Exocomets
This illustration shows several comets speeding across a vast protoplanetary disk of gas and dust and heading straight for the youthful, central star. These "kamikaze" comets will eventually plunge into the star and vaporize. The comets are too small to photograph, but their gaseous spectral "fingerprints" on the star's light were detected by NASA's Hubble Space Telescope. The gravitational influence of a suspected Jupiter-sized planet in the foreground may have catapulted the comets into the star. This star, called HD 172555, represents the third extrasolar system where astronomers have detected doomed, wayward comets. The star resides 95 light-years from Earth. NASA, ESA, A. Feild and G. Bacon (STScI)

It is only 23 million years old, and for a star so young, HD 172555 is seeing some pretty interesting activity: a rain of comets.

Using NASA’s Hubble Space Telescope, astronomers have detected numerous exocomets — comets outside our solar system — plunging into the star which is about 95 light-years from Earth. These exocomets were not seen directly but their erstwhile presence was inferred by the gases their icy nuclei left behind as they vaporized.

Such phenomenon has been observed in two other star systems, both of them under 40 million years old, as well as in our own solar system, which dates back about 5 billion years.

“This activity at its peak represents a star’s active teenage years. Watching these events gives us insight into what probably went on in the early days of our solar system, when comets were pelting the inner solar system bodies, including Earth. In fact, these star-grazing comets may make life possible, because they carry water and other life-forming elements, such as carbon, to terrestrial planets,” Carol Grady of Eureka Scientific Inc. in Oakland, California, and NASA's Goddard Spaceflight Center in Greenbelt, Maryland, said in a statement.
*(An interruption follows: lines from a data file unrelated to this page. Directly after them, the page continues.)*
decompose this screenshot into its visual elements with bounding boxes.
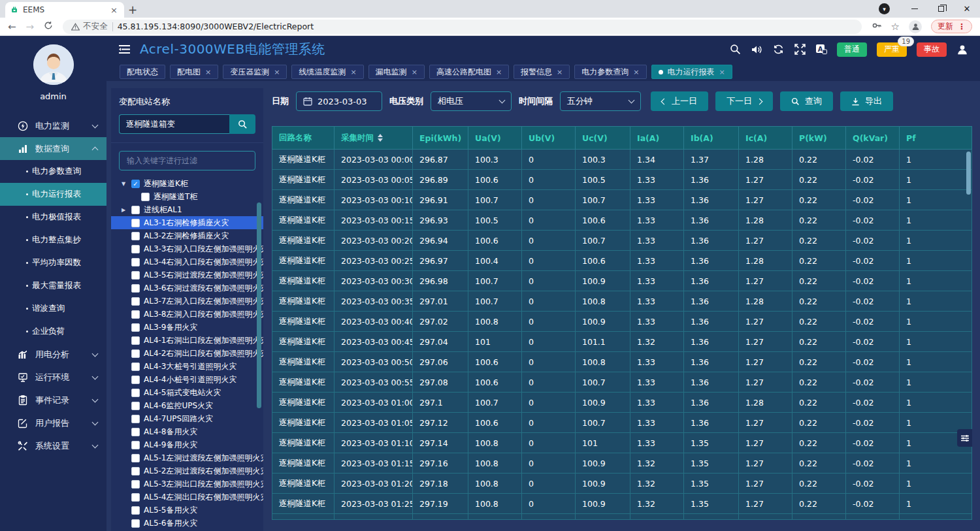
tree-item[interactable]: AL4-7UPS回路火灾 [111,412,263,425]
tree-checkbox[interactable] [131,362,140,371]
back-icon[interactable]: ← [8,21,16,33]
header-cell-Uc(V)[interactable]: Uc(V) [576,127,630,150]
close-window-button[interactable]: ✕ [954,0,980,18]
tab-配电状态[interactable]: 配电状态 [120,65,165,79]
sidebar-item-电力监测[interactable]: 电力监测 [0,114,106,137]
browser-update-button[interactable]: 更新 ⋮ [931,20,972,33]
tab-close-icon[interactable]: × [412,68,417,76]
header-cell-Ia(A)[interactable]: Ia(A) [630,127,684,150]
tree-item[interactable]: AL3-4右洞入口段右侧加强照明火灾 [111,255,263,268]
tree-item[interactable]: AL5-5备用火灾 [111,504,263,517]
tab-线缆温度监测[interactable]: 线缆温度监测× [291,65,363,79]
tab-配电图[interactable]: 配电图× [170,65,218,79]
caret-down-icon[interactable]: ▼ [120,181,127,187]
user-icon[interactable] [956,44,968,56]
hamburger-menu-icon[interactable] [118,44,131,54]
tree-checkbox[interactable] [131,336,140,345]
tree-checkbox[interactable] [131,415,140,423]
query-button[interactable]: 查询 [780,91,833,111]
station-search-input[interactable]: 逐桐隧道箱变 [119,114,229,134]
alarm-badge-accident[interactable]: 事故 [917,42,947,57]
prev-day-button[interactable]: 上一日 [651,91,708,111]
alarm-badge-normal[interactable]: 普通 [837,42,867,57]
tree-checkbox[interactable] [131,284,140,293]
date-picker[interactable]: 2023-03-03 [296,91,382,111]
tree-checkbox[interactable] [131,519,140,528]
station-search-button[interactable] [229,114,255,134]
tree-scrollbar[interactable] [257,202,261,408]
header-cell-Ub(V)[interactable]: Ub(V) [522,127,576,150]
sidebar-subitem-电力运行报表[interactable]: 电力运行报表 [0,183,106,206]
tree-filter-input[interactable]: 输入关键字进行过滤 [119,151,255,170]
refresh-icon[interactable] [772,44,784,56]
tab-报警信息[interactable]: 报警信息× [514,65,570,79]
tree-checkbox[interactable]: ✓ [131,180,140,188]
tree-checkbox[interactable] [131,297,140,306]
header-cell-Pf[interactable]: Pf [900,127,972,150]
sidebar-subitem-电力整点集抄[interactable]: 电力整点集抄 [0,229,106,251]
tree-item[interactable]: ▼✓逐桐隧道K柜 [111,177,263,190]
tab-电力参数查询[interactable]: 电力参数查询× [574,65,646,79]
new-tab-button[interactable]: + [124,2,141,18]
tab-漏电监测[interactable]: 漏电监测× [368,65,425,79]
sidebar-item-系统设置[interactable]: 系统设置 [0,434,106,457]
tree-item[interactable]: AL5-2左洞过渡段右侧加强照明火灾 [111,464,263,477]
next-day-button[interactable]: 下一日 [715,91,773,111]
tree-checkbox[interactable] [131,349,140,358]
header-cell-Ic(A)[interactable]: Ic(A) [739,127,792,150]
tree-checkbox[interactable] [131,219,140,227]
sidebar-subitem-谐波查询[interactable]: 谐波查询 [0,297,106,320]
maximize-button[interactable] [928,0,954,18]
tree-item[interactable]: ▶进线柜AL1 [111,203,263,216]
tree-item[interactable]: AL5-4左洞出口段右侧加强照明火灾 [111,491,263,504]
sidebar-item-用户报告[interactable]: 用户报告 [0,411,106,434]
tab-变压器监测[interactable]: 变压器监测× [223,65,287,79]
tab-close-icon[interactable]: × [496,68,502,76]
tree-checkbox[interactable] [131,206,140,214]
tab-close-icon[interactable]: × [633,68,639,76]
tree-checkbox[interactable] [131,232,140,240]
tab-close-icon[interactable]: × [350,68,356,76]
browser-tab[interactable]: EEMS × [5,2,124,18]
tree-item[interactable]: AL3-7左洞入口段左侧加强照明火灾 [111,295,263,308]
user-avatar[interactable] [33,44,74,85]
forward-icon[interactable]: → [26,21,35,33]
reload-icon[interactable] [44,21,53,33]
tree-checkbox[interactable] [131,245,140,253]
tree-checkbox[interactable] [141,193,150,201]
sidebar-item-运行环境[interactable]: 运行环境 [0,366,106,389]
tree-item[interactable]: AL3-3右洞入口段左侧加强照明火灾 [111,242,263,255]
tab-close-icon[interactable]: × [719,68,725,76]
tree-item[interactable]: AL4-4小桩号引道照明火灾 [111,373,263,386]
tree-item[interactable]: AL3-6右洞过渡段右侧加强照明火灾 [111,282,263,295]
tree-item[interactable]: AL5-1左洞过渡段左侧加强照明火灾 [111,451,263,464]
sort-icon[interactable] [378,134,383,142]
export-button[interactable]: 导出 [840,91,893,111]
tree-checkbox[interactable] [131,480,140,489]
caret-right-icon[interactable]: ▶ [120,207,127,213]
tree-item[interactable]: AL4-5箱式变电站火灾 [111,386,263,399]
tab-close-icon[interactable]: × [205,68,211,76]
tree-item[interactable]: AL4-3大桩号引道照明火灾 [111,360,263,373]
tree-item[interactable]: AL4-8备用火灾 [111,425,263,438]
tab-close-icon[interactable]: × [557,68,563,76]
sidebar-subitem-平均功率因数[interactable]: 平均功率因数 [0,251,106,274]
tree-checkbox[interactable] [131,310,140,319]
sidebar-subitem-最大需量报表[interactable]: 最大需量报表 [0,274,106,297]
header-cell-Ib(A)[interactable]: Ib(A) [684,127,739,150]
table-settings-handle[interactable] [957,429,972,447]
tree-checkbox[interactable] [131,493,140,502]
tab-close-icon[interactable]: × [109,5,119,15]
translate-icon[interactable]: A [815,44,827,56]
tree-checkbox[interactable] [131,467,140,475]
alarm-badge-severe[interactable]: 严重19 [877,42,907,57]
address-bar[interactable]: 不安全 45.81.195.134:8090/3000WEBV2/Electri… [63,20,861,34]
tree-checkbox[interactable] [131,506,140,515]
header-cell-回路名称[interactable]: 回路名称 [272,127,335,150]
tree-item[interactable]: AL4-6监控UPS火灾 [111,399,263,412]
tree-checkbox[interactable] [131,389,140,397]
tree-checkbox[interactable] [131,323,140,332]
header-cell-P(kW)[interactable]: P(kW) [792,127,846,150]
tree-checkbox[interactable] [131,258,140,266]
tree-item[interactable]: AL5-3左洞出口段左侧加强照明火灾 [111,477,263,491]
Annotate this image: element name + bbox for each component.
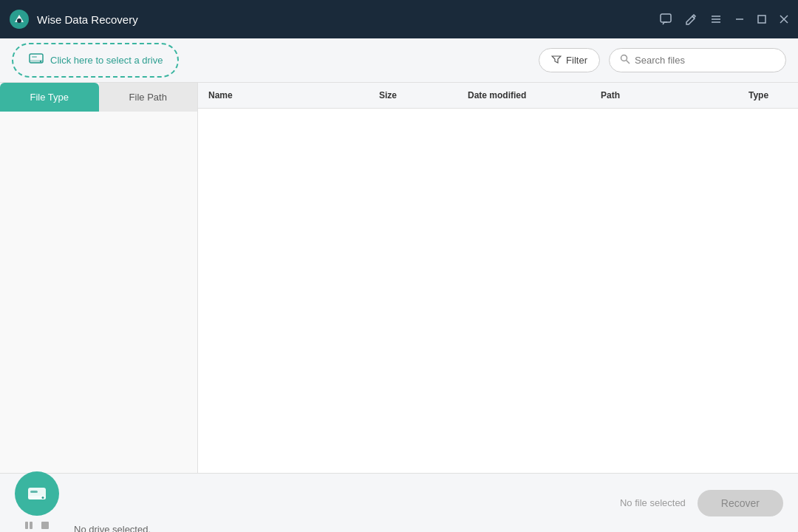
- svg-rect-13: [32, 56, 37, 58]
- column-path[interactable]: Path: [601, 90, 748, 100]
- stop-icon[interactable]: [40, 520, 50, 533]
- svg-rect-20: [25, 522, 28, 529]
- sidebar: File Type File Path: [0, 83, 198, 473]
- select-drive-button[interactable]: Click here to select a drive: [12, 43, 179, 78]
- footer: No drive selected. No file selected Reco…: [0, 473, 798, 532]
- column-name[interactable]: Name: [198, 90, 379, 100]
- svg-point-1: [17, 18, 21, 23]
- pause-icon[interactable]: [24, 520, 34, 533]
- no-file-status: No file selected: [620, 497, 686, 508]
- footer-media-controls: [24, 520, 50, 533]
- tab-file-path[interactable]: File Path: [99, 83, 198, 112]
- menu-icon[interactable]: [709, 13, 723, 26]
- toolbar-right: Filter: [539, 48, 786, 72]
- edit-icon[interactable]: [684, 13, 698, 26]
- svg-point-12: [40, 61, 41, 62]
- search-input[interactable]: [635, 55, 775, 66]
- svg-rect-22: [41, 522, 49, 529]
- footer-left: No drive selected.: [15, 471, 151, 533]
- file-list-header: Name Size Date modified Path Type: [198, 83, 798, 109]
- app-logo: [9, 9, 30, 30]
- tab-bar: File Type File Path: [0, 83, 197, 112]
- toolbar: Click here to select a drive Filter: [0, 38, 798, 83]
- drive-thumbnail: [15, 471, 59, 516]
- search-box: [609, 48, 786, 72]
- drive-icon: [28, 50, 44, 70]
- svg-point-14: [621, 55, 627, 61]
- svg-rect-19: [30, 491, 38, 493]
- titlebar-controls: [659, 13, 789, 26]
- minimize-button[interactable]: [734, 14, 745, 24]
- file-list: Name Size Date modified Path Type: [198, 83, 798, 473]
- drive-select-label: Click here to select a drive: [50, 55, 163, 66]
- search-icon: [620, 54, 630, 66]
- chat-icon[interactable]: [659, 13, 672, 26]
- no-drive-status: No drive selected.: [74, 524, 151, 533]
- svg-rect-7: [758, 16, 765, 23]
- close-button[interactable]: [779, 14, 789, 24]
- app-title: Wise Data Recovery: [37, 13, 138, 26]
- filter-label: Filter: [566, 55, 587, 66]
- column-size[interactable]: Size: [379, 90, 468, 100]
- maximize-button[interactable]: [757, 14, 767, 24]
- file-list-body: [198, 109, 798, 473]
- filter-button[interactable]: Filter: [539, 48, 600, 72]
- filter-icon: [551, 54, 562, 66]
- svg-point-18: [42, 497, 44, 499]
- titlebar: Wise Data Recovery: [0, 0, 798, 38]
- recover-button[interactable]: Recover: [698, 490, 783, 516]
- svg-rect-21: [30, 522, 33, 529]
- footer-right: No file selected Recover: [620, 490, 783, 516]
- svg-rect-2: [661, 14, 671, 22]
- titlebar-left: Wise Data Recovery: [9, 9, 138, 30]
- column-type[interactable]: Type: [748, 90, 798, 100]
- content-area: File Type File Path Name Size Date modif…: [0, 83, 798, 473]
- sidebar-body: [0, 112, 197, 473]
- svg-line-15: [627, 61, 630, 64]
- column-date-modified[interactable]: Date modified: [468, 90, 601, 100]
- tab-file-type[interactable]: File Type: [0, 83, 99, 112]
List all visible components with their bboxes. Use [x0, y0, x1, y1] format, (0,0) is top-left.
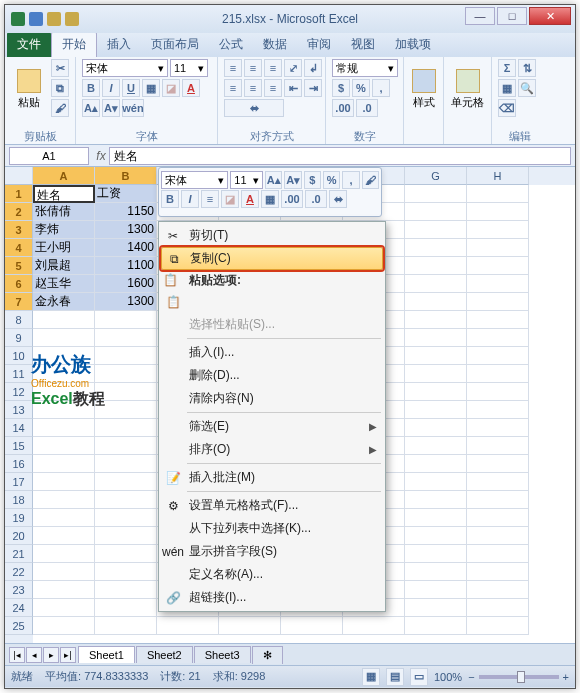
- mini-italic[interactable]: I: [181, 190, 199, 208]
- row-header[interactable]: 25: [5, 617, 33, 635]
- font-color-button[interactable]: A: [182, 79, 200, 97]
- italic-button[interactable]: I: [102, 79, 120, 97]
- mini-dec-decimal[interactable]: .0: [305, 190, 327, 208]
- row-header[interactable]: 6: [5, 275, 33, 293]
- view-layout-button[interactable]: ▤: [386, 668, 404, 686]
- tab-home[interactable]: 开始: [51, 31, 97, 57]
- row-header[interactable]: 22: [5, 563, 33, 581]
- wrap-button[interactable]: ↲: [304, 59, 322, 77]
- row-header[interactable]: 10: [5, 347, 33, 365]
- name-box[interactable]: A1: [9, 147, 89, 165]
- cell[interactable]: 姓名: [33, 185, 95, 203]
- cell[interactable]: [405, 203, 467, 221]
- mini-size-select[interactable]: 11▾: [230, 171, 263, 189]
- percent-button[interactable]: %: [352, 79, 370, 97]
- row-header[interactable]: 4: [5, 239, 33, 257]
- merge-button[interactable]: ⬌: [224, 99, 284, 117]
- cell[interactable]: [467, 275, 529, 293]
- zoom-slider[interactable]: − +: [468, 671, 569, 683]
- sheet-nav-next[interactable]: ▸: [43, 647, 59, 663]
- menu-format-cells[interactable]: ⚙设置单元格格式(F)...: [161, 494, 383, 517]
- maximize-button[interactable]: □: [497, 7, 527, 25]
- cell[interactable]: 1400: [95, 239, 157, 257]
- view-normal-button[interactable]: ▦: [362, 668, 380, 686]
- redo-icon[interactable]: [65, 12, 79, 26]
- copy-icon[interactable]: ⧉: [51, 79, 69, 97]
- cell[interactable]: 1100: [95, 257, 157, 275]
- comma-button[interactable]: ,: [372, 79, 390, 97]
- mini-font-select[interactable]: 宋体▾: [161, 171, 228, 189]
- cut-icon[interactable]: ✂: [51, 59, 69, 77]
- cell[interactable]: 1300: [95, 293, 157, 311]
- cell[interactable]: [405, 185, 467, 203]
- row-header[interactable]: 24: [5, 599, 33, 617]
- menu-copy[interactable]: ⧉复制(C): [161, 247, 383, 270]
- row-header[interactable]: 13: [5, 401, 33, 419]
- cell[interactable]: 1300: [95, 221, 157, 239]
- tab-review[interactable]: 审阅: [297, 32, 341, 57]
- cell[interactable]: [467, 257, 529, 275]
- cell[interactable]: [467, 185, 529, 203]
- col-header-h[interactable]: H: [467, 167, 529, 185]
- cell[interactable]: 赵玉华: [33, 275, 95, 293]
- col-header-g[interactable]: G: [405, 167, 467, 185]
- cell[interactable]: [405, 239, 467, 257]
- menu-hyperlink[interactable]: 🔗超链接(I)...: [161, 586, 383, 609]
- cell[interactable]: 工资: [95, 185, 157, 203]
- zoom-out-button[interactable]: −: [468, 671, 474, 683]
- tab-layout[interactable]: 页面布局: [141, 32, 209, 57]
- mini-currency[interactable]: $: [304, 171, 321, 189]
- align-bottom-button[interactable]: ≡: [264, 59, 282, 77]
- row-header[interactable]: 2: [5, 203, 33, 221]
- close-button[interactable]: ✕: [529, 7, 571, 25]
- fill-button[interactable]: ▦: [498, 79, 516, 97]
- sheet-tab-3[interactable]: Sheet3: [194, 646, 251, 663]
- menu-sort[interactable]: 排序(O)▶: [161, 438, 383, 461]
- mini-percent[interactable]: %: [323, 171, 340, 189]
- row-header[interactable]: 21: [5, 545, 33, 563]
- row-header[interactable]: 15: [5, 437, 33, 455]
- mini-font-color[interactable]: A: [241, 190, 259, 208]
- fill-color-button[interactable]: ◪: [162, 79, 180, 97]
- sheet-nav-last[interactable]: ▸|: [60, 647, 76, 663]
- number-format-select[interactable]: 常规▾: [332, 59, 398, 77]
- row-header[interactable]: 14: [5, 419, 33, 437]
- cell[interactable]: 张倩倩: [33, 203, 95, 221]
- font-size-select[interactable]: 11▾: [170, 59, 208, 77]
- mini-grow-font[interactable]: A▴: [265, 171, 282, 189]
- cell[interactable]: 金永春: [33, 293, 95, 311]
- sheet-nav-first[interactable]: |◂: [9, 647, 25, 663]
- formula-input[interactable]: 姓名: [109, 147, 571, 165]
- row-header[interactable]: 7: [5, 293, 33, 311]
- menu-define-name[interactable]: 定义名称(A)...: [161, 563, 383, 586]
- row-header[interactable]: 9: [5, 329, 33, 347]
- cell[interactable]: [405, 293, 467, 311]
- dec-decimal-button[interactable]: .0: [356, 99, 378, 117]
- mini-inc-decimal[interactable]: .00: [281, 190, 303, 208]
- tab-view[interactable]: 视图: [341, 32, 385, 57]
- row-header[interactable]: 12: [5, 383, 33, 401]
- find-button[interactable]: 🔍: [518, 79, 536, 97]
- row-header[interactable]: 11: [5, 365, 33, 383]
- mini-comma[interactable]: ,: [342, 171, 359, 189]
- zoom-in-button[interactable]: +: [563, 671, 569, 683]
- menu-clear[interactable]: 清除内容(N): [161, 387, 383, 410]
- align-middle-button[interactable]: ≡: [244, 59, 262, 77]
- undo-icon[interactable]: [47, 12, 61, 26]
- mini-merge[interactable]: ⬌: [329, 190, 347, 208]
- cell[interactable]: [467, 293, 529, 311]
- align-right-button[interactable]: ≡: [264, 79, 282, 97]
- cell[interactable]: 1600: [95, 275, 157, 293]
- sheet-tab-2[interactable]: Sheet2: [136, 646, 193, 663]
- tab-formulas[interactable]: 公式: [209, 32, 253, 57]
- cell[interactable]: [405, 257, 467, 275]
- cell[interactable]: [405, 221, 467, 239]
- border-button[interactable]: ▦: [142, 79, 160, 97]
- mini-format-painter[interactable]: 🖌: [362, 171, 379, 189]
- tab-insert[interactable]: 插入: [97, 32, 141, 57]
- font-name-select[interactable]: 宋体▾: [82, 59, 168, 77]
- align-top-button[interactable]: ≡: [224, 59, 242, 77]
- save-icon[interactable]: [29, 12, 43, 26]
- menu-comment[interactable]: 📝插入批注(M): [161, 466, 383, 489]
- sort-button[interactable]: ⇅: [518, 59, 536, 77]
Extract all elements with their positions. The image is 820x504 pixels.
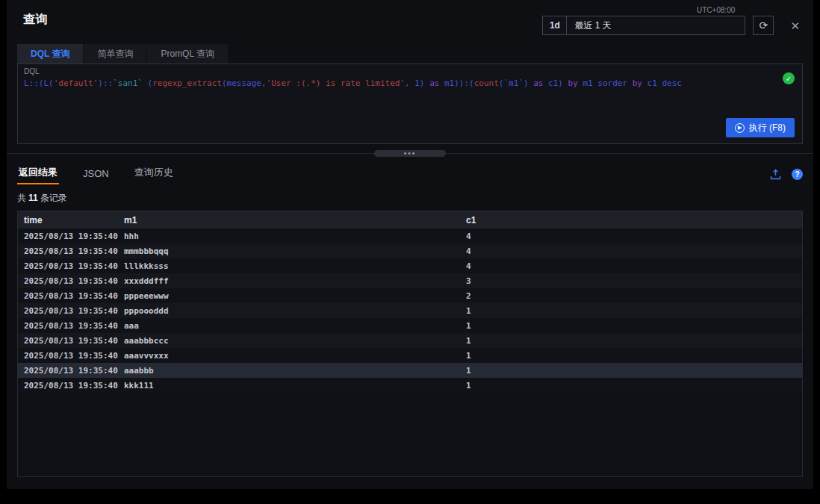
timezone-label: UTC+08:00: [697, 6, 735, 14]
record-count-value: 11: [26, 193, 40, 203]
tab-promql-query[interactable]: PromQL 查询: [147, 44, 229, 63]
table-row[interactable]: 2025/08/13 19:35:40kkk1111: [18, 378, 802, 393]
table-row[interactable]: 2025/08/13 19:35:40hhh4: [18, 228, 802, 243]
results-table: time m1 c1 2025/08/13 19:35:40hhh42025/0…: [18, 211, 802, 393]
table-cell: xxxdddfff: [118, 273, 460, 288]
help-glyph: ?: [795, 170, 799, 178]
record-count: 共11条记录: [17, 192, 803, 205]
export-icon[interactable]: [770, 169, 781, 180]
table-row[interactable]: 2025/08/13 19:35:40pppoooddd1: [18, 303, 802, 318]
refresh-icon: ⟳: [760, 19, 768, 31]
tab-dql-query[interactable]: DQL 查询: [17, 44, 84, 63]
code-token: regexp_extract: [152, 78, 222, 88]
play-icon: ▶: [735, 123, 745, 133]
table-cell: pppeeewww: [118, 288, 460, 303]
table-cell: 4: [460, 243, 802, 258]
tab-results[interactable]: 返回结果: [17, 163, 59, 186]
results-table-container: time m1 c1 2025/08/13 19:35:40hhh42025/0…: [17, 211, 803, 477]
results-tabbar: 返回结果 JSON 查询历史 ?: [17, 162, 803, 186]
code-token: (`m1`): [499, 78, 533, 88]
range-shortcut-button[interactable]: 1d: [543, 16, 567, 34]
code-token: by: [568, 78, 578, 88]
code-token: (: [143, 78, 152, 88]
table-cell: 1: [460, 378, 802, 393]
table-cell: 2025/08/13 19:35:40: [18, 378, 118, 393]
tab-simple-query[interactable]: 简单查询: [84, 44, 147, 63]
table-cell: 1: [460, 363, 802, 378]
code-token: 'default': [54, 78, 99, 88]
table-cell: 2025/08/13 19:35:40: [18, 288, 118, 303]
editor-label: DQL: [24, 67, 40, 75]
code-token: as: [533, 78, 543, 88]
table-cell: 4: [460, 228, 802, 243]
table-cell: lllkkksss: [118, 258, 460, 273]
table-cell: 1: [460, 318, 802, 333]
table-row[interactable]: 2025/08/13 19:35:40lllkkksss4: [18, 258, 802, 273]
dql-editor[interactable]: DQL L::(L('default')::`san1` (regexp_ext…: [17, 63, 803, 144]
table-cell: 3: [460, 273, 802, 288]
close-button[interactable]: ✕: [790, 19, 800, 33]
table-cell: 2025/08/13 19:35:40: [18, 318, 118, 333]
table-cell: 2025/08/13 19:35:40: [18, 303, 118, 318]
table-cell: hhh: [118, 228, 460, 243]
column-header-time[interactable]: time: [18, 211, 118, 228]
table-row[interactable]: 2025/08/13 19:35:40xxxdddfff3: [18, 273, 802, 288]
execute-label: 执行 (F8): [749, 122, 786, 134]
help-icon[interactable]: ?: [792, 169, 803, 180]
table-cell: 2025/08/13 19:35:40: [18, 273, 118, 288]
table-row[interactable]: 2025/08/13 19:35:40pppeeewww2: [18, 288, 802, 303]
table-row[interactable]: 2025/08/13 19:35:40aaavvvxxx1: [18, 348, 802, 363]
code-token: by: [633, 78, 642, 88]
code-token: , 1): [405, 78, 429, 88]
play-glyph: ▶: [738, 125, 742, 131]
table-row[interactable]: 2025/08/13 19:35:40aaabbb1: [18, 363, 802, 378]
code-token: (message,: [222, 78, 267, 88]
query-valid-check-icon: ✓: [783, 72, 795, 84]
code-token: count: [474, 78, 499, 88]
table-cell: 2025/08/13 19:35:40: [18, 333, 118, 348]
time-range-select[interactable]: 最近 1 天: [567, 16, 745, 34]
drag-handle[interactable]: •••: [374, 150, 446, 157]
code-token: c1): [543, 78, 568, 88]
tab-query-history[interactable]: 查询历史: [133, 163, 175, 186]
table-cell: 2025/08/13 19:35:40: [18, 363, 118, 378]
execute-button[interactable]: ▶ 执行 (F8): [726, 118, 795, 137]
record-count-prefix: 共: [17, 193, 26, 203]
record-count-suffix: 条记录: [40, 193, 67, 203]
time-range-block: UTC+08:00 1d 最近 1 天: [542, 6, 745, 35]
panel-splitter[interactable]: •••: [7, 149, 813, 159]
table-cell: 4: [460, 258, 802, 273]
table-cell: aaabbb: [118, 363, 460, 378]
check-icon: ✓: [786, 75, 792, 83]
time-range-group: 1d 最近 1 天: [542, 16, 745, 35]
query-window: 查询 UTC+08:00 1d 最近 1 天 ⟳ ✕ DQL 查询 简单查询 P: [7, 0, 813, 489]
table-row[interactable]: 2025/08/13 19:35:40mmmbbbqqq4: [18, 243, 802, 258]
results-section: 返回结果 JSON 查询历史 ? 共11条记录: [7, 159, 813, 477]
header-controls: UTC+08:00 1d 最近 1 天 ⟳ ✕: [542, 6, 803, 35]
results-table-body: 2025/08/13 19:35:40hhh42025/08/13 19:35:…: [18, 228, 802, 393]
code-token: `san1`: [113, 78, 143, 88]
table-row[interactable]: 2025/08/13 19:35:40aaabbbccc1: [18, 333, 802, 348]
table-cell: kkk111: [118, 378, 460, 393]
code-token: m1)):(: [439, 78, 473, 88]
table-header-row: time m1 c1: [18, 211, 802, 228]
code-token: c1 desc: [642, 78, 682, 88]
close-icon: ✕: [790, 19, 800, 32]
table-cell: aaabbbccc: [118, 333, 460, 348]
refresh-button[interactable]: ⟳: [753, 16, 774, 35]
column-header-m1[interactable]: m1: [118, 211, 460, 228]
tab-json[interactable]: JSON: [81, 165, 111, 186]
table-cell: 2025/08/13 19:35:40: [18, 243, 118, 258]
table-cell: 2: [460, 288, 802, 303]
code-token: L::(L(: [24, 78, 54, 88]
table-row[interactable]: 2025/08/13 19:35:40aaa1: [18, 318, 802, 333]
time-range-value: 最近 1 天: [574, 19, 611, 32]
code-token: )::: [98, 78, 113, 88]
query-code[interactable]: L::(L('default')::`san1` (regexp_extract…: [24, 78, 769, 90]
table-cell: 2025/08/13 19:35:40: [18, 348, 118, 363]
code-token: as: [429, 78, 439, 88]
table-cell: 1: [460, 348, 802, 363]
page-title: 查询: [23, 6, 49, 28]
results-toolbar: ?: [770, 169, 803, 186]
column-header-c1[interactable]: c1: [460, 211, 802, 228]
The presence of these comets plunging to their deaths is indicative of “gravitational stirring” by a large Jupiter-sized planet whose gravity deflects the exocomets toward their doom. And the presence of inward-falling comets in other star systems could also mean that similar activity in our solar system was responsible for transporting water to Earth and the other inner planets.

The exocomets transiting HD 172555 were first discovered by French astronomers, who used spectrograph equipment of the European Southern Observatory to detect traces of calcium imprinted in the starlight. Grady’s team, following up on that discovery, found additional signs of silicon and carbon gas in the starlight, moving at about 360,000 miles an hour across the star’s face. And now, her team wants to look for hydrogen and oxygen as well.

“Hubble shows that these star-grazers look and move like comets, but until we determine their composition, we cannot confirm they are comets. We need additional data to establish whether our star-grazers are icy like comets or more rocky like asteroids,” Grady said in the statement.

Grady and her team that made the latest exocomet observations presented its findings at the ongoing 229th meeting of the American Astronomical Society in Grapevine, Texas.